During the meeting, Xi will expound China’s policy on cooperation in the Asia-Pacific region and the implementation of the consensus reached at last year’s APEC meeting in Beijing.
The Chinese president is also expected to introduce the progress made in implementing the ambitious Belt and Road Initiative.
At the APEC Summit that follows the G20, leaders will also take stock of the mammoth China-backed Asia Pacific FTA negotiations launched during last year’s summit in Beijing.
The Beijing-backed roadmap for this ambitious FTA would be studied over the next year.
The FTA, if implemented, will add an estimated $2.4 trillion to the global economy, says a survey by Pacific Economic Cooperation Council (PECC).

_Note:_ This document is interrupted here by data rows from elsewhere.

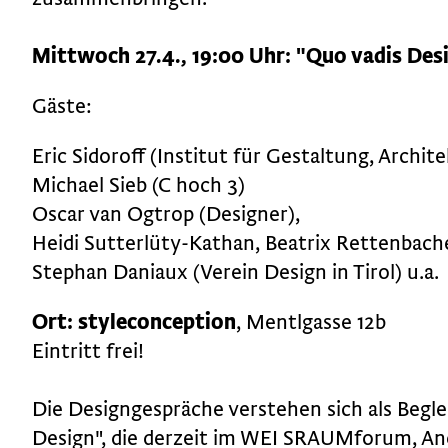
Mittwoch
27.4., 19:00 Uhr: "Quo vadis Desi
Gäste:
Eric Sidoroff (Institut für Gestaltung, Archit
Michael Sieb (C hoch 3)
Oscar van Ogtrop (Designer),
Heidi Sutterlüty-Kathan, Beatrix Rettenbach
Stephan Daniaux (Verein Design in Tirol) u.a.
Ort: styleconception
, Mentlgasse 12b
Eintritt frei!
Die Designgespräche verstehen sich als Beg
Design"
, die derzeit im WEI SRAUMforum, And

The survey also said the US-led TPP trade pact, when completed, will add about $223 billion and the China-led Regional Comprehensive Economic Partnership (RCEP) about $644 billion.
“Although APEC is not a platform for trade negotiation, it clearly has an increasingly important role to play in facilitating the preparatory work and efforts towards materializing an FTAAP,” said Don Campbell, co-chair of PECC.
Beijing is trying to counter US’ progress in forming the Trans-Pacific Partnership that excludes China by this alternate mega Free Trade Agreement in the Asia Pacific.
Russian President Vladimir Putin has said Moscow will also support China’s push for a roadmap on the Asia Pacific FTA.
“Obviously, the Trans-Pacific Partnership is just another U.S. attempt to build an architecture of regional economic cooperation that the USA would benefit from. At the same time, I believe that the absence of two major regional players such as Russia and China in its composition will not promote the establishment of effective trade and economic cooperation,” Putin said last year.
“The multilateral system of economic relations in the APR can only be strong if the interests of all states of the region are taken into account. This approach is reflected in the draft of the Beijing road map for the establishment of an Asia-Pacific free trade area. The draft is to be discussed at the forthcoming meeting of APEC leaders,” he added.
A Wall Street Journal report earlier last year said the US was trying to block China’s efforts at introducing the Asia Pacific FTA negotiations.
Beijing is claiming that this mega Asia Pacific FTA, proposed as early as 2006, is “not in conflict” with the TPP or the RCEP as both are “possible routes to it” and will aim to lower trade barriers across the region.
The China-led RCEP is a 16-nation trade bloc which includes the ASEAN plus China, India, Japan, South Korea, Australia and New Zealand.
China and India are not included in the US-led TPP trade pact.
The Free Trade Area of the Asia-Pacific (FTAAP) has become a new objective for APEC regional integration, said Chinese Vice Commerce Minister Wang Shouwen, adding that China is willing to work together with relevant parties to complete a collective strategic study of the FTAAP by the end of 2016.
The Asia-Pacific countries accounts for 40 per cent of world population, 48 per cent of world trade and 57 per cent of global output.
President Xi’s presence at the APEC summit shows China’s support to the host country and that China attaches great importance to APEC process, said Chinese Foreign Minister Wang Yi a week ago during a working visit to the Philippines.
In wake of the Paris attack, the Philippine government has beefed up the already tightened security control, with about 20,000 policemen being mobilized to ensure safety of all the visiting dignitaries and delegates.